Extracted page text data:
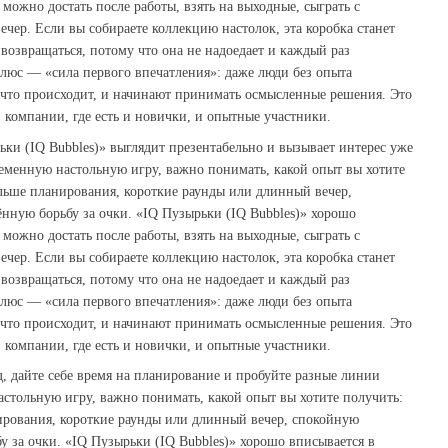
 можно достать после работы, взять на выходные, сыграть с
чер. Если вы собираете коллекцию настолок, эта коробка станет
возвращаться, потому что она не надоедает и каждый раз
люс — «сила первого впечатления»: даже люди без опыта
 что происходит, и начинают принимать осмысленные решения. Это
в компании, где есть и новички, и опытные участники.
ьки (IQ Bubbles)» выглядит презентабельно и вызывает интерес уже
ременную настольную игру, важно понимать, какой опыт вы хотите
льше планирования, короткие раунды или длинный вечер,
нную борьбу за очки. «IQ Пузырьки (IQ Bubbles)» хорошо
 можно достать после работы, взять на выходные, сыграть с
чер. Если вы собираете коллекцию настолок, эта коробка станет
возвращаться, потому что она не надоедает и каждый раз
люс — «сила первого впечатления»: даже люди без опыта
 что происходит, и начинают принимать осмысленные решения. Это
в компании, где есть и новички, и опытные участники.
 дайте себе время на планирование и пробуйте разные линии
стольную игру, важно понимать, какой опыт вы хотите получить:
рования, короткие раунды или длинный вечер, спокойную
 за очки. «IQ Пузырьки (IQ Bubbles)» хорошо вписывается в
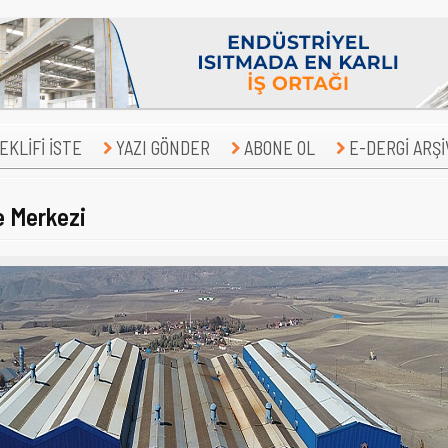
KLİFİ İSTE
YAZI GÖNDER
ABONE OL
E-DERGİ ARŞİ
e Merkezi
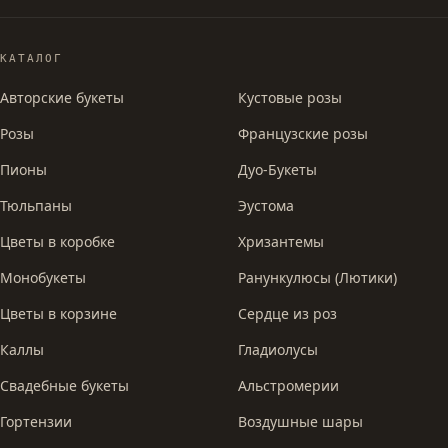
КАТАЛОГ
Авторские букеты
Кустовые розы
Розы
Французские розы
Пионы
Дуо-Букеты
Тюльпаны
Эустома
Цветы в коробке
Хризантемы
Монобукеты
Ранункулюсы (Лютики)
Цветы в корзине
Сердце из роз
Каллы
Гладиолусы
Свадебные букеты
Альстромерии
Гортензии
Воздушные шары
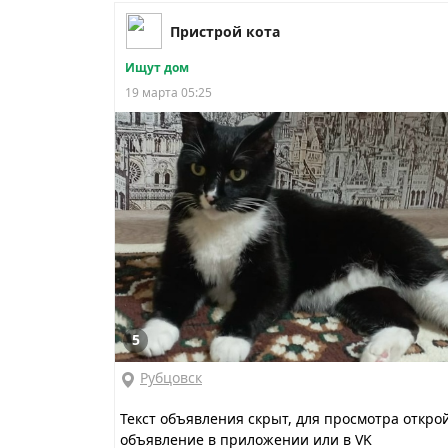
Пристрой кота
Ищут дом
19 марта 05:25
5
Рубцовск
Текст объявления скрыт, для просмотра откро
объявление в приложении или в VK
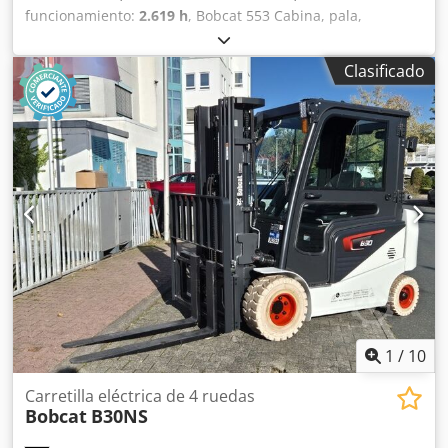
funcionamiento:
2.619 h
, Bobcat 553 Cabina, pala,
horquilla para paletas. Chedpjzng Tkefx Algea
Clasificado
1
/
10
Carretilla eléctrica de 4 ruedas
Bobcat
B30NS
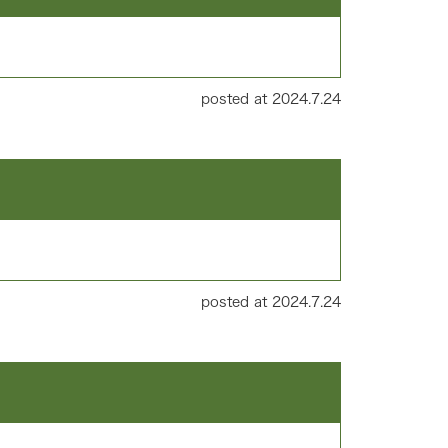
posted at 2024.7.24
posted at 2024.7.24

What is expected:
Please retype the data exactly, but do not carry over any picture.

Answer for this exercise:
 можно достать после работы, взять на выходные, сыграть с
чер. Если вы собираете коллекцию настолок, эта коробка станет
возвращаться, потому что она не надоедает и каждый раз
люс — «сила первого впечатления»: даже люди без опыта
 что происходит, и начинают принимать осмысленные решения. Это
в компании, где есть и новички, и опытные участники.
ьки (IQ Bubbles)» выглядит презентабельно и вызывает интерес уже
ременную настольную игру, важно понимать, какой опыт вы хотите
льше планирования, короткие раунды или длинный вечер,
нную борьбу за очки. «IQ Пузырьки (IQ Bubbles)» хорошо
 можно достать после работы, взять на выходные, сыграть с
чер. Если вы собираете коллекцию настолок, эта коробка станет
возвращаться, потому что она не надоедает и каждый раз
люс — «сила первого впечатления»: даже люди без опыта
 что происходит, и начинают принимать осмысленные решения. Это
в компании, где есть и новички, и опытные участники.
 дайте себе время на планирование и пробуйте разные линии
стольную игру, важно понимать, какой опыт вы хотите получить:
рования, короткие раунды или длинный вечер, спокойную
 за очки. «IQ Пузырьки (IQ Bubbles)» хорошо вписывается в
KLİFİ İSTE
YAZI GÖNDER
ABONE OL
E-DERGİ ARŞİ
e Merkezi
КАТАЛОГ
Авторские букеты
Кустовые розы
Розы
Французские розы
Пионы
Дуо-Букеты
Тюльпаны
Эустома
Цветы в коробке
Хризантемы
Монобукеты
Ранункулюсы (Лютики)
Цветы в корзине
Сердце из роз
Каллы
Гладиолусы
Свадебные букеты
Альстромерии
Гортензии
Воздушные шары
Пристрой кота
Ищут дом
19 марта 05:25
5
Рубцовск
Текст объявления скрыт, для просмотра откро
объявление в приложении или в VK
funcionamiento:
2.619 h
, Bobcat 553 Cabina, pala,
horquilla para paletas. Chedpjzng Tkefx Algea
Clasificado
1
/
10
Carretilla eléctrica de 4 ruedas
Bobcat
B30NS
posted at 2024.7.24
posted at 2024.7.24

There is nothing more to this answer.